В двухсоткилометровом предполье перед линией укреплений старой границы сгорали полки и дивизии, атакуемые с фронта и флангов, попадающие в клещи и вновь вырывающиеся из них, сражающиеся с гораздо более сильным и опытным противником, но страшным напряжением сил не дающие ему вырваться на оперативный простор и значит — выполняющие свою главную и единственную задачу.
Что позволяло до сих пор войскам сдерживать немыслимый напор врага? Прежде всего — эшелонированная, пусть и не в той мере, как планировалось, линия обороны, сильные группировки танковых и механизированных корпусов во втором эшелоне, которыми Берестину удавалось парировать наиболее опасные прорывы и вклинения гитлеровцев. И еще — практически неограниченное количество боеприпасов с выдвинутых в свое время к самой границе окружных складов, которые в прошлой истории в первые же дни войны попали в руки немцев.
По числу же артиллерийских и пулеметных стволов Красная Армия даже в сорок первом году значительно превосходила вермахт.
Вдобавок достаточно надежное воздушное прикрытие.
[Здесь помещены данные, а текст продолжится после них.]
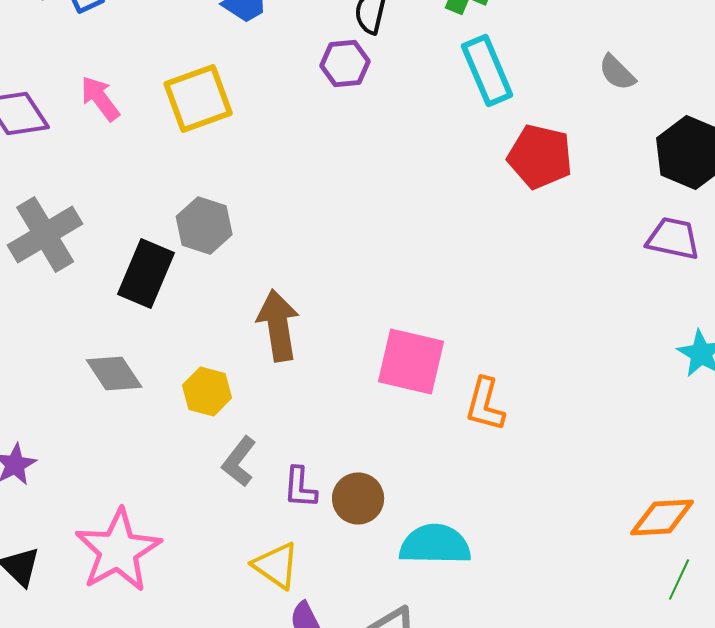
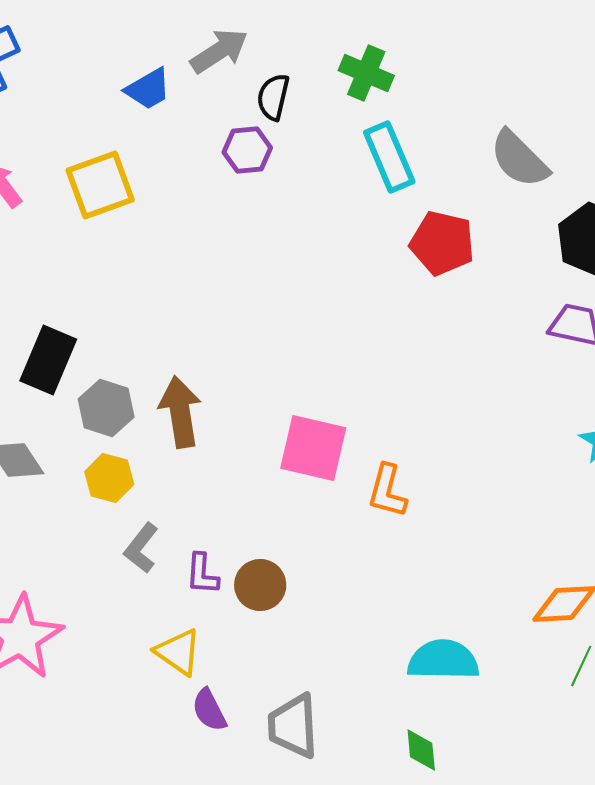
gray semicircle: (617, 72) -> (519, 159), size x1.6
gray hexagon: (204, 226) -> (106, 408), moved
cyan semicircle: (435, 544) -> (443, 660), moved

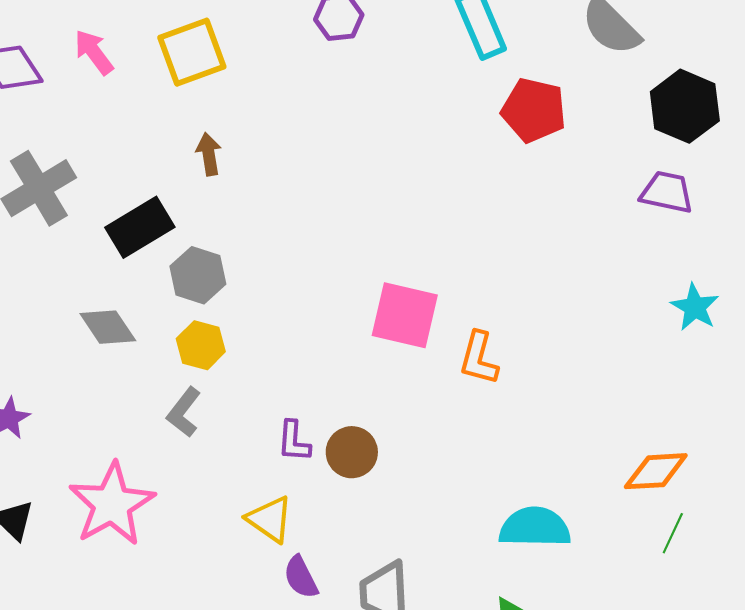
black rectangle: (48, 360) -> (140, 227), turned 36
brown arrow: (180, 412) -> (209, 154), moved, size x0.6
gray L-shape: (141, 548) -> (184, 412), moved

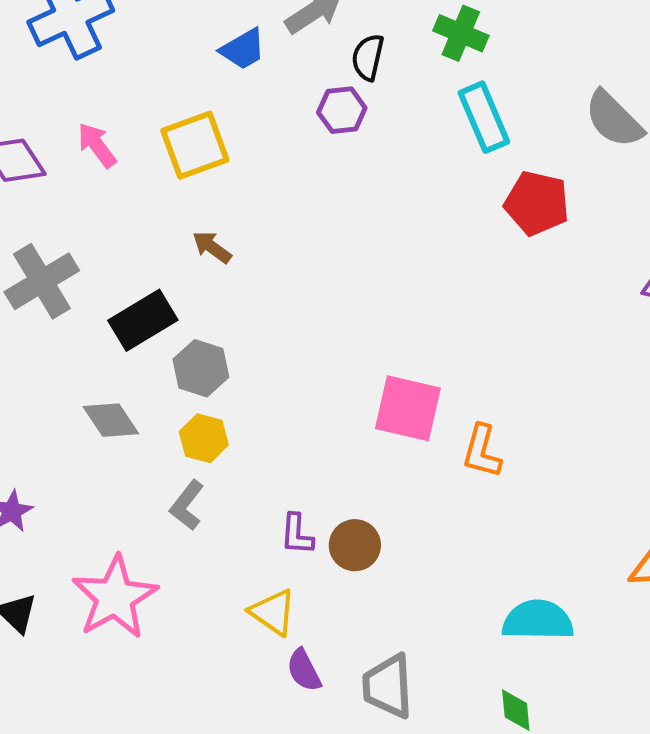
brown arrow: (209, 154) -> (212, 247), turned -45

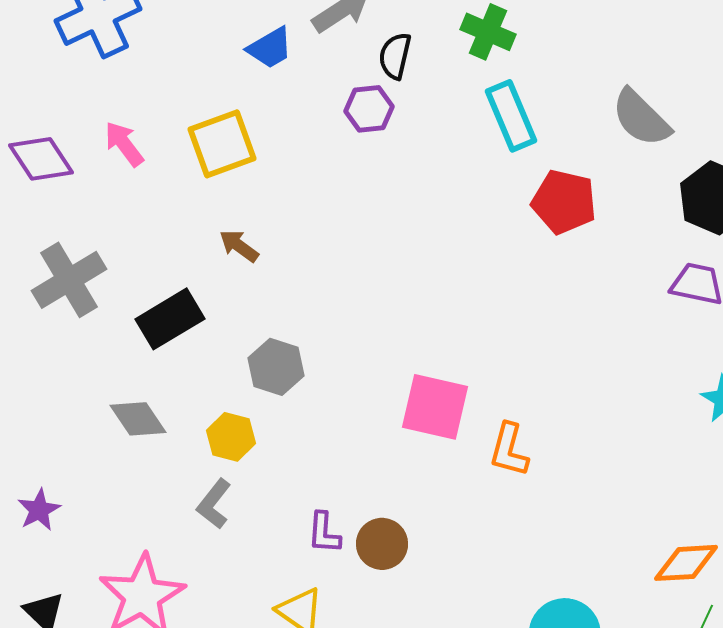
gray hexagon: (201, 368) -> (276, 367), moved

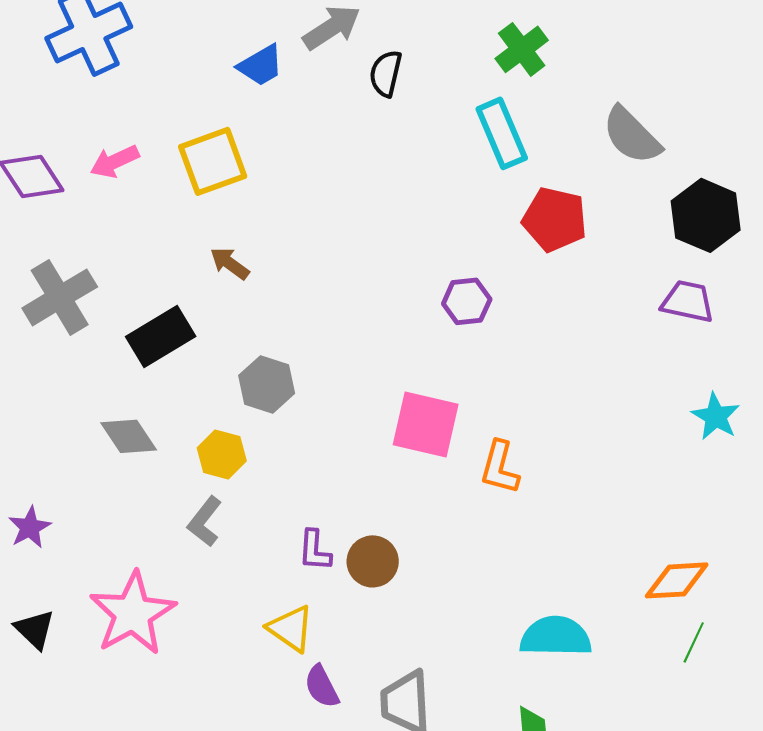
green cross: (488, 32) -> (522, 49), moved, turned 30
purple hexagon: (369, 109) -> (467, 301), moved
pink arrow: (124, 144) -> (115, 161), turned -78

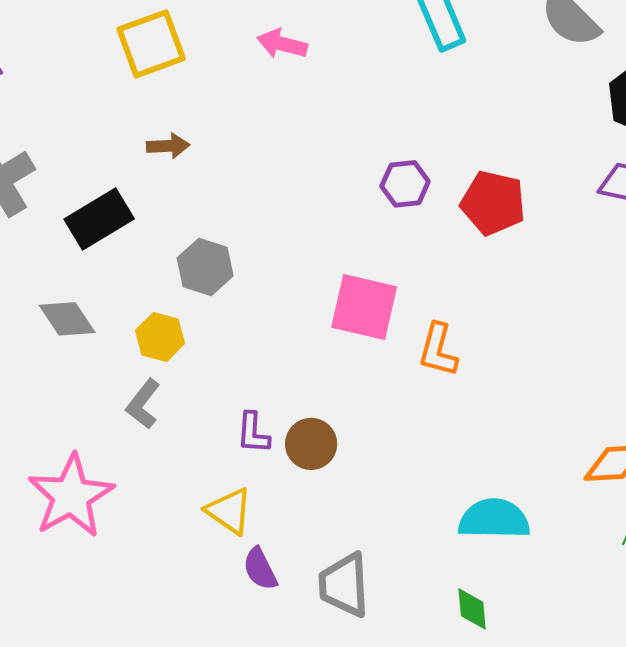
pink arrow: (115, 161) -> (282, 44), moved, turned 39
red pentagon: (555, 219) -> (493, 203), moved
brown arrow: (230, 263) -> (168, 146), turned 141

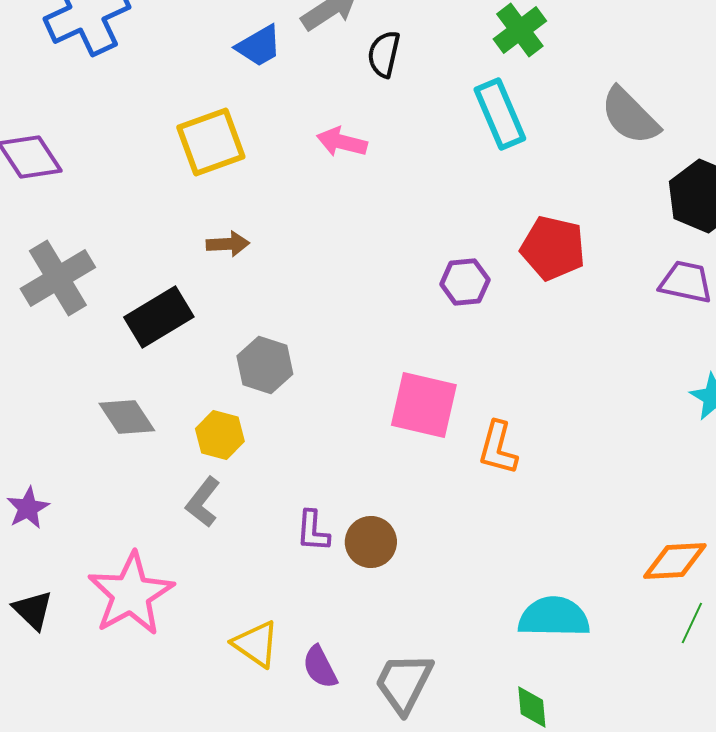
red pentagon: (493, 203) -> (553, 248), moved
yellow triangle: (229, 511) -> (256, 644), moved
gray trapezoid: (344, 585) -> (404, 683), turned 30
Люфтваффе так и не сумели завоевать превосходства, понесли совершенно неожиданные и немыслимые для них потери, уже к исходу первой недели значительно снизили свою активность и, несмотря на непрерывные жалобы ОКХ самому фюреру, ничего, кроме непосредственной поддержки пехоты и ночных бомбежек прифронтовой полосы, сделать пока не могли.
Да и Геринг вполне резонно не желал в угоду Гальдеру и прочим браухичам, бокам и леебам оставаться перед решающими сражениями без самолетов, а главное — без лучших своих летчиков.
Казалось бы, Новиков имел все основания гордиться достигнутыми под его мудрым руководством успехами. Потери Красной Армии в людях и технике были не сравнимы с потерями в «предыдущей редакции» тех же событий. Стратегическая обстановка на фронтах напоминала ситуацию примерно ноября 1941 года, когда немцы при полном напряжении сил еще могли наступать, но каждый километр оплачивали ценой вдесятеро выше той, чем могли себе позволять. Только происходило все не на окраинах Москвы, а у старой границы.
Однако при всем этом Новиков впервые в жизни испытывал нравственные терзания в духе Достоевского. По поводу цели, которая то ли оправдывает средства, то ли нет. Раньше ему просто не приходилось всерьез о таком задумываться. И очутившись в роли практически единоличного вершителя судеб миллионов людей, поначалу тоже не до конца осознавал, какую принимает на себя тяжесть. Разработанный стратегический план казался ясным и логически оправданным.